FinishLine is a dry lube where as the TriFlow is a wet one. So, with the TriFlow expect to pick up a more grime.


----------



## Anti-gravity (Jul 16, 2004)

*Not the whole story...*



Jett said:


> FinishLine is a dry lube where as the TriFlow is a wet one. So, with the TriFlow expect to pick up a more grime.


Finish line makes a dry _formula_ of their teflon-fortified lube which is best suited for dry conditions due to its thinner consistency. They also make a thicker wet-conditions formula. Their exact recipe is a trade-secret (of course), but I believe the dry formula uses more teflon than petroleum oil, which allows it to be more penetrating (and consequently washes off more quickly). Tri-flow makes a few different types of lube. If the OP, picked up the kind in the black bottle, then that is pretty much straight-up teflon lube. Despite their marketing claims, straight teflon sucks for chains IME because it is too thin in consistency and leaves an oily mess (and also loves to pick up road debris). They also make some peraffin wax (sp?) fortified teflon lube in a grey/black bottle that is probably much better for chains (haven't tried it myself) and is probably similar to White Lightning. It will probably need more frequent applications than the Finish Line wet formula (White Lightning is that way, washes off more easily). In short:

-Triflow in black bottle: good for lubing pivots, rusty joints, cables, etc.; bad for chains.

-Triflow in grey bottle: probably fine for chains, likely similar to White Lightning.

-Finish Line w/ red cap (dry formula): great on chains if you don't ride through too much rain, pentrates to rollers well.

-Finish Line w/ green cap (wet formula): excellent on chains, especially in wet weather. Most robust of all of these lubes. My personal recommendation.


----------



## rodetoruin (Feb 8, 2004)

matanza said:


> I typically use Finish line, however, my LBS ran out. So I picked up some Tri Flow until I can come up with the other. How do they compare?



When you use Tri Flow, you leave the road cleaner when you ride.


----------



## matanza (Jun 9, 2004)

*Thanks for the run down on the different types*



Anti-gravity said:


> -Finish Line w/ green cap (wet formula): excellent on chains, especially in wet weather. Most robust of all of these lubes. My personal recommendation.


I live in Mexico and it typically is very dry and dusty 8-9 months out of the year. I use the DRY Finish Line and really like it. 

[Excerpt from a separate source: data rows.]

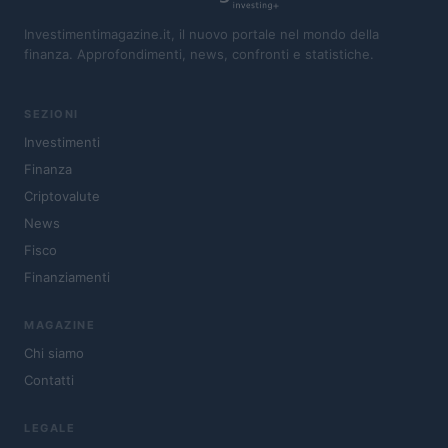
Investimentimagazine.it, il nuovo portale nel mondo della
finanza. Approfondimenti, news, confronti e statistiche.
SEZIONI
Investimenti
Finanza
Criptovalute
News
Fisco
Finanziamenti
MAGAZINE
Chi siamo
Contatti
LEGALE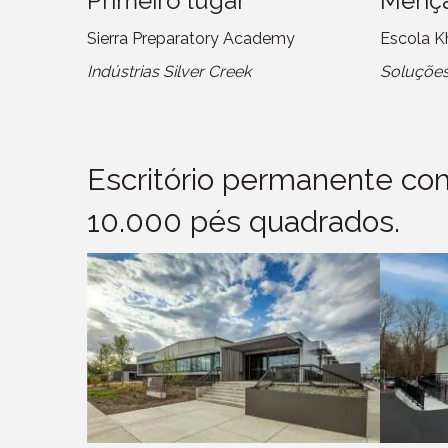
Primeiro lugar
Mençã
Sierra Preparatory Academy
Escola K
Indústrias Silver Creek
Soluçõe
Escritório permanente c
10.000 pés quadrados.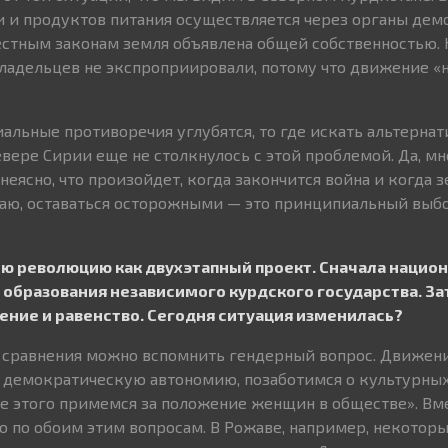
 и продуктов питания осуществляется через органы де
естным законам земля объявлена общей собственностью. 
адельцев не экспроприировали, потому что движение «н
иальные противоречия углубятся, то где искать альтерна
вере Сирии еще не столкнулось с этой проблемой. Да, мн
неясно, что произойдет, когда закончится война и когда
маю, оставаться осторожными — это принципиальный выб
ою революцию как двухэтапный проект. Сначала нацио
 образования независимого курдского государства. З
ние и равенство. Сегодня ситуация изменилась?
ля сравнения можно вспомнить гендерный вопрос. Движен
 демократическую автономию, позаботимся о культурны
ле этого примемся за положение женщин в обществе». Вме
 по обоим этим вопросам. В Рожаве, например, некотор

How much more gunk does the wet formula attract than the dry? I can get the wet right now but not the dry like I am accustomed.


----------



## Anti-gravity (Jul 16, 2004)

*The wet formula still works pretty well*



matanza said:


> I live in Mexico and it typically is very dry and dusty 8-9 months out of the year. I use the DRY Finish Line and really like it.
> 
> How much more gunk does the wet formula attract than the dry? I can get the wet right now but not the dry like I am accustomed.

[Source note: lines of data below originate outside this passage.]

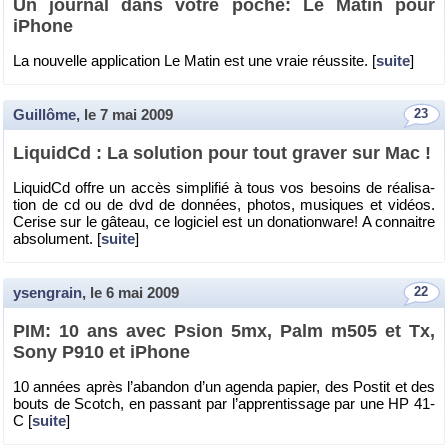
Un jour­nal dans votre poche: Le Matin pour
iPhone
La nou­velle ap­pli­ca­tion Le Matin est une vraie réus­site. [
suite
]
Guillôme
, le
7 mai 2009
23
Li­quidCd : La so­lu­tion pour tout gra­ver sur Mac !
Li­quidCd offre un accès sim­pli­fié à tous vos be­soins de réa­li­sa­
tion de cd ou de dvd de don­nées, pho­tos, mu­siques et vi­déos.
Ce­rise sur le gâ­teau, ce lo­gi­ciel est un do­na­tion­ware! A connaitre
ab­so­lu­ment. [
suite
]
ysengrain
, le
6 mai 2009
22
PIM: 10 ans avec Psion 5mx, Palm m505 et Tx,
Sony P910 et iPhone
10 an­nées après l’aban­don d’un agenda pa­pier, des Pos­tit et des
bouts de Scotch, en pas­sant par l’ap­pren­tis­sage par une HP 41-
C [
suite
]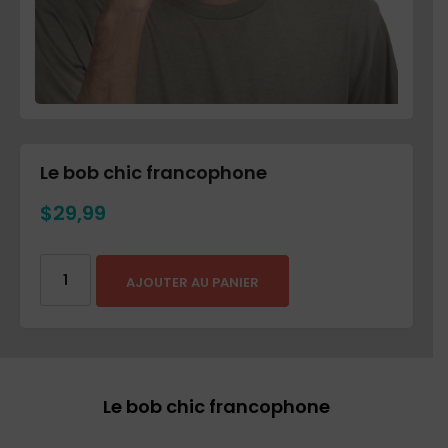
Le bob chic francophone
$
29,99
AJOUTER AU PANIER
Le bob chic francophone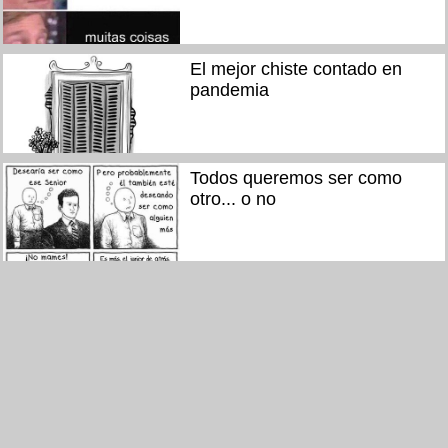
El mejor chiste contado en
pandemia
Todos queremos ser como
otro... o no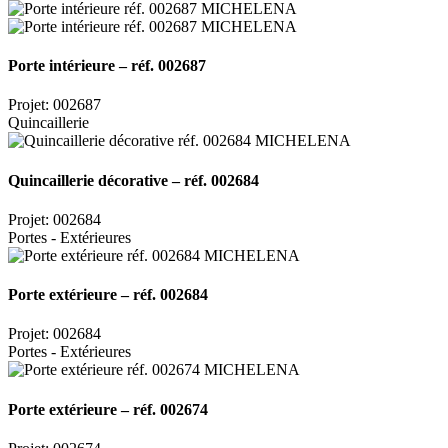
Porte intérieure – réf. 002687
Projet: 002687
Quincaillerie
Quincaillerie décorative – réf. 002684
Projet: 002684
Portes - Extérieures
Porte extérieure – réf. 002684
Projet: 002684
Portes - Extérieures
Porte extérieure – réf. 002674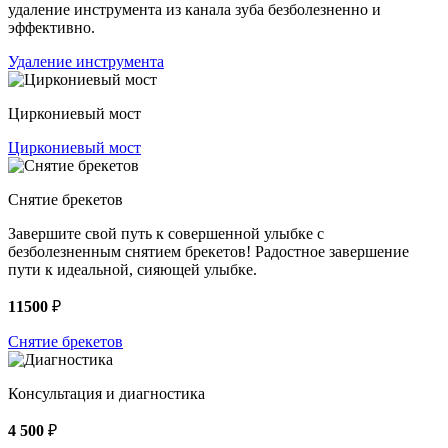
удаление инструмента из канала зуба безболезненно и
эффективно.
Удаление инструмента
Циркониевый мост
Циркониевый мост
Снятие брекетов
Завершите свой путь к совершенной улыбке с
безболезненным снятием брекетов! Радостное завершение
пути к идеальной, сияющей улыбке.
11500
₽
Снятие брекетов
Консультация и диагностика
4 500
₽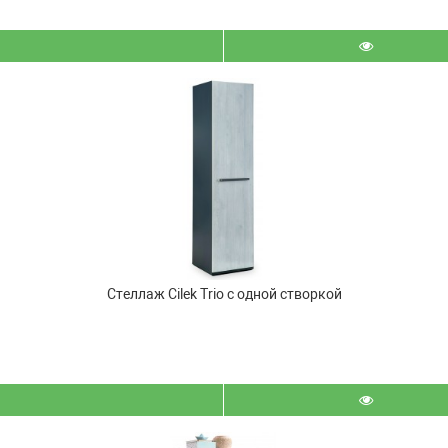
Стеллаж Cilek Trio с одной створкой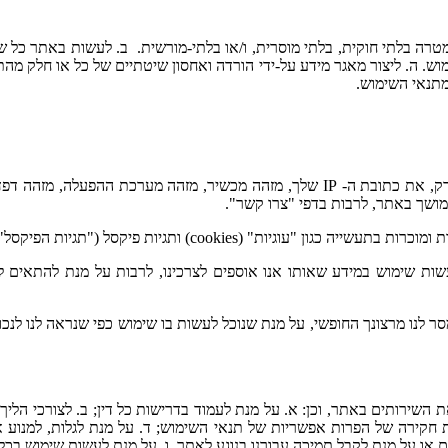
טרה בלתי חוקית, בלתי מוסרית, ו/או בלתי-מורשית. ב. לעשות באתר כל שי
ה. ליצור מאגר מידע על-ידי הורדה ואחסון שיטתיים של כל או חלק מהתוכן
מתנאי השימוש.
אנו אוספים מידע שונה ומגוון בעת שהנך משתמש באתר, לרבות, אך לא רק, את כתובת ה- P
ימושך באתר, לרבות בדפי "צרו קשר".
 הפיקסל"), ולעשות שימוש במידע המופק מהם בהתאם לשיקול דעתנו.
שות שימוש במידע שאותו אנו אוספים לצרכינו, לרבות על מנת להתאים ל
 לנו מרצונך החופשי, על מנת שנוכל לעשות בו שימוש כפי שנראה לנו לנכון
שירותים באתר, וכן: א. על מנת לעמוד בדרישות כל דין; ב. לצורכי הליך מש
 חקירה של הפרות אפשריות של תנאי השימוש; ד. על מנת לגלות, למנוע א
או על מנת לקבל תמיכה עבורנו בנוגע לאתר. ו. על מנת לעשות שימוש בכלי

It's a little stickier, so it attracts dust more so than the dry formula. Just make sure you clean off any dust and grit from the exterior of the chain before relubing so that the lube doesn't carry it into the rollers of the chain. Overall, I'd say the wet formula is a little better all around; for only dry conditions, the dry formula is the way to go.


----------